Una jornada larga, intensa, tumultuosa, por momentos predecible, marcó ayer el primer día de actividades para un gobierno que exhibió la terca consistencia en las fijaciones, los propósitos, incluso las frases hechas del ahora presidente Andrés Manuel López Obrador, erigido como un mandatario con cuotas de poder personalísimas no conocidas en la etapa moderna del país.

Quien ayer se haya llamado a sorpresa ante las admoniciones del nuevo presidente acusará falta de lecturas sobre pronunciamientos hechos por el político tabasqueño, que hace 35 años, como novel líder del PRI en Tabasco —antes de encaminarse a ser el líder opositor más importante del último siglo—, hablaba ya de la “mezcolanza” entre el poder político y el poder económico.

Es el mismo que hace décadas decidió convivir con las comunidades indígenas, al grado de habitar con su familia un jacal de guano y palma, con choles y chontales como vecinos. El que en 2005, cuando enfrentó un juicio de desafuero en la misma tribuna de San Lázaro, llamaba ya a combatir a las minorías rapaces.

No debe haber duda de que este sábado arrancó una convulsión del sistema político mexicano, el quiebre de un régimen que, durante una centuria (desde la asunción al poder de los generales revolucionarios triunfantes), logró, para bien o para mal, dar paso a generaciones sucesivas de una clase gobernante con la capacidad de generar acuerdos internos, asimilar a la disidencia e incluso absorber a los contrarios en torno a intereses comunes. Una casta dispuesta incluso a ceder la Presidencia de la República, pero que nunca perdió el poder.

Se equivocará el que alerte sobre la presunta incertidumbre que ocasionen López Obrador y su gobierno. Lo que ha empezado a hacer lo anticipó en cada una de las tres rondas de exposición ante el país que supusieron sus campañas presidenciales. Lo repitió como dirigente político; lo reiteró casi textualmente en su machacón sistema de recorrer el territorio igual que lo había hecho en su natal Tabasco en los años 90, con la llamada “marcha de los mil pueblos”. Es razonable suponer que ahora trate de cumplir lo ofrecido.

La sesión conjunta del Congreso de la Unión la mañana de ayer exhibió otra constante de lo que debemos esperar. La organización del evento, formalmente a cargo de la presidencia de la Cámara, que ostenta Porfirio Muñoz Ledo, y de la coordinación parlamentaria de Morena, confiada a Mario Delgado, estuvo sujeta en todo momento a los dictados surgidos de la casa de transición del nuevo gobierno.

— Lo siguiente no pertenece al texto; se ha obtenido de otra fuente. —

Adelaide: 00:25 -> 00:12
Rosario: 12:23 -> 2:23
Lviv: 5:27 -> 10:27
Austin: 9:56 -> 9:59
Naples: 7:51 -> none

La invitación a dirigentes de partidos políticos ajenos a la alianza gobernante fue anticipada apenas una semana atrás, pero el gafete oficial no llegó sino muy avanzada la noche del viernes… solo para confirmar que les tocaría ocupar una remota butaca en el tercer nivel de San Lázaro, las galerías, usualmente destinadas al público de relleno, a las claques.

Muchos de los que encabezan organismos autónomos hacia los que López Obrador ha mostrado una notoria frialdad fueron simplemente ignorados. Fue el caso del INAI, responsabilizado de velar por la transparencia; el Ifetel (telecomunicaciones), la Cofece (competencia económica) o el INEE (la evaluación educativa). Es muy probable que la lista sea mucho más larga y la señal de desprecio más evidente, en particular hacia instituciones surgidas de las llamadas reformas estructurales de la administración recién concluida en materia energética, educativa o financiera.

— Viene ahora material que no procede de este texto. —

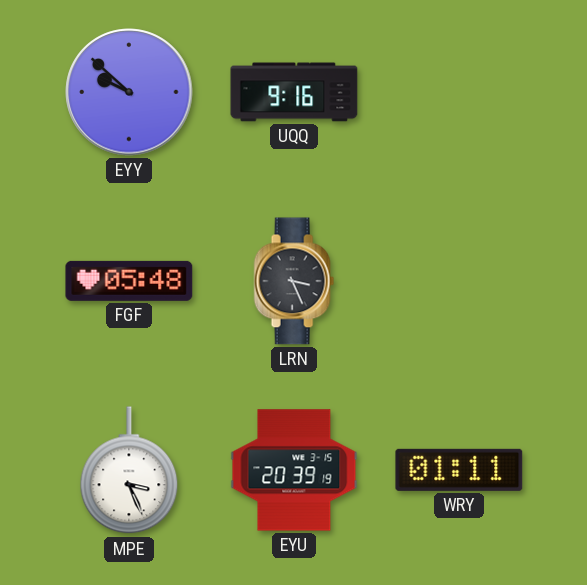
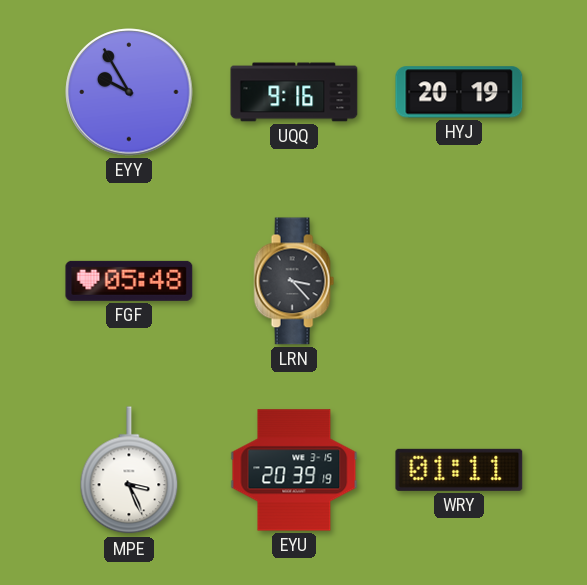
EYY: 9:52 -> 9:55
HYJ: none -> 20:19
LRN: 3:26 -> 3:23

Los mensajes entrelíneas emanados de los discursos presidenciales tampoco parecen dejar espacio a muchas dudas. Los escasos segundos iniciales concedidos a reconocer al ya ex presidente Enrique Peña Nieto únicamente buscaron dotar de un matiz civilizado al lapidario diagnóstico que siguió sobre la economía, la deuda externa, el sistema político, el mundo empresarial, el nulo Estado de derecho y la injusticia social, todo engarzado en la demoledora acusación de una orgía de corrupción de la que nadie parece haberse salvado.

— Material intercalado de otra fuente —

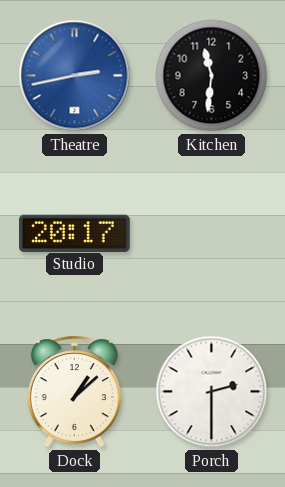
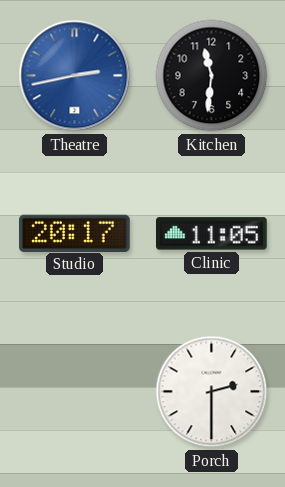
Clinic: none -> 11:05
Dock: 1:08 -> none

Seguramente los ansiosos hallaron algún respiro en el compromiso presidencial de no contratar más deuda, de no provocar un gasto público por encima de lo que se recaude. Pero a ello siguió una lista casi interminable de becas, ayudas, préstamos, precios de garantía, estímulos, facilidades fiscales, obras públicas, inversiones sociales y otros muchos sinónimos para una sola palabra “maldita”, nunca mencionada: subsidios gubernamentales.

Ante la falta de capacidad del modelo económico (derivado de consensos globales dictados desde los años 80), el Estado de Bienestar anunciado por López Obrador, mediante reforma de ley, se apresta a realizar una gigantesca transferencia neta de recursos hacia los sectores más vulnerables. Se ajustará así a un viejo anhelo de las izquierdas. Pero nada apunta en el sentido de que habrá suficiente dinero para soportar eso.

¿Pero qué pasará si López Obrador fracasa?